ABOUT THIS TASK: For each line below that includes the string "DonorsChoose", show the whole line.

[Stored data entries]
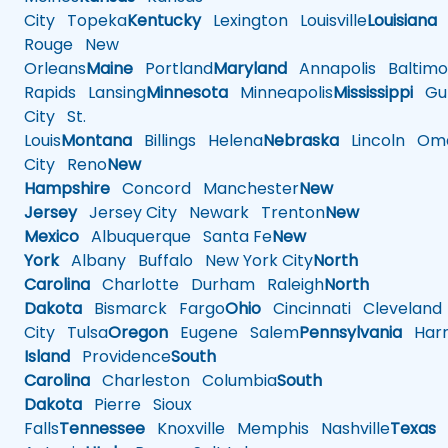
City
Topeka
Kentucky
Lexington
Louisville
Louisiana
Rouge
New
Orleans
Maine
Portland
Maryland
Annapolis
Baltimo
Rapids
Lansing
Minnesota
Minneapolis
Mississippi
Gul
City
St.
Louis
Montana
Billings
Helena
Nebraska
Lincoln
Oma
City
Reno
New
Hampshire
Concord
Manchester
New
Jersey
Jersey City
Newark
Trenton
New
Mexico
Albuquerque
Santa Fe
New
York
Albany
Buffalo
New York City
North
Carolina
Charlotte
Durham
Raleigh
North
Dakota
Bismarck
Fargo
Ohio
Cincinnati
Cleveland
City
Tulsa
Oregon
Eugene
Salem
Pennsylvania
Harr
Island
Providence
South
Carolina
Charleston
Columbia
South
Dakota
Pierre
Sioux
Falls
Tennessee
Knoxville
Memphis
Nashville
Texas
A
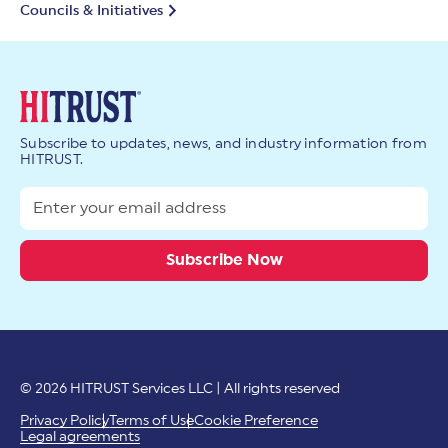
Councils & Initiatives
Subscribe to updates, news, and industry information from
HITRUST.
© 2026 HITRUST Services LLC | All rights reserved
Privacy Policy
Terms of Use
Cookie Preference
Legal agreements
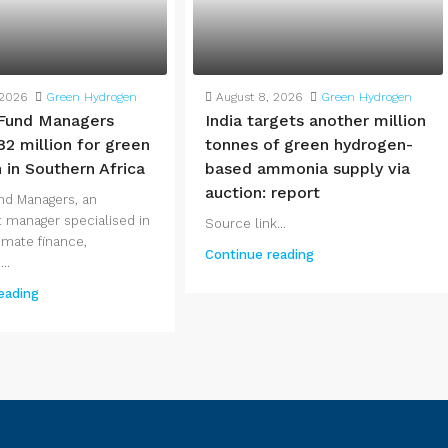
 2026
Green Hydrogen
August 8, 2026
Green Hydrogen
Fund Managers
India targets another million
82 million for green
tonnes of green hydrogen-
 in Southern Africa
based ammonia supply via
auction: report
nd Managers, an
 manager specialised in
Source link...
imate finance,
Continue reading
..
eading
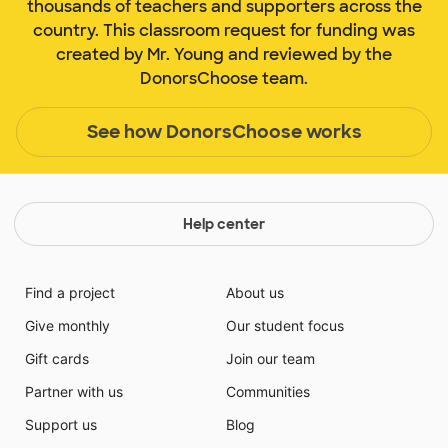
thousands of teachers and supporters across the
country. This classroom request for funding was
created by Mr. Young and reviewed by the
DonorsChoose team.
See how DonorsChoose works
Help center
Find a project
About us
Give monthly
Our student focus
Gift cards
Join our team
Partner with us
Communities
Support us
Blog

EXERCISE ANSWER:
DonorsChoose team.
See how DonorsChoose works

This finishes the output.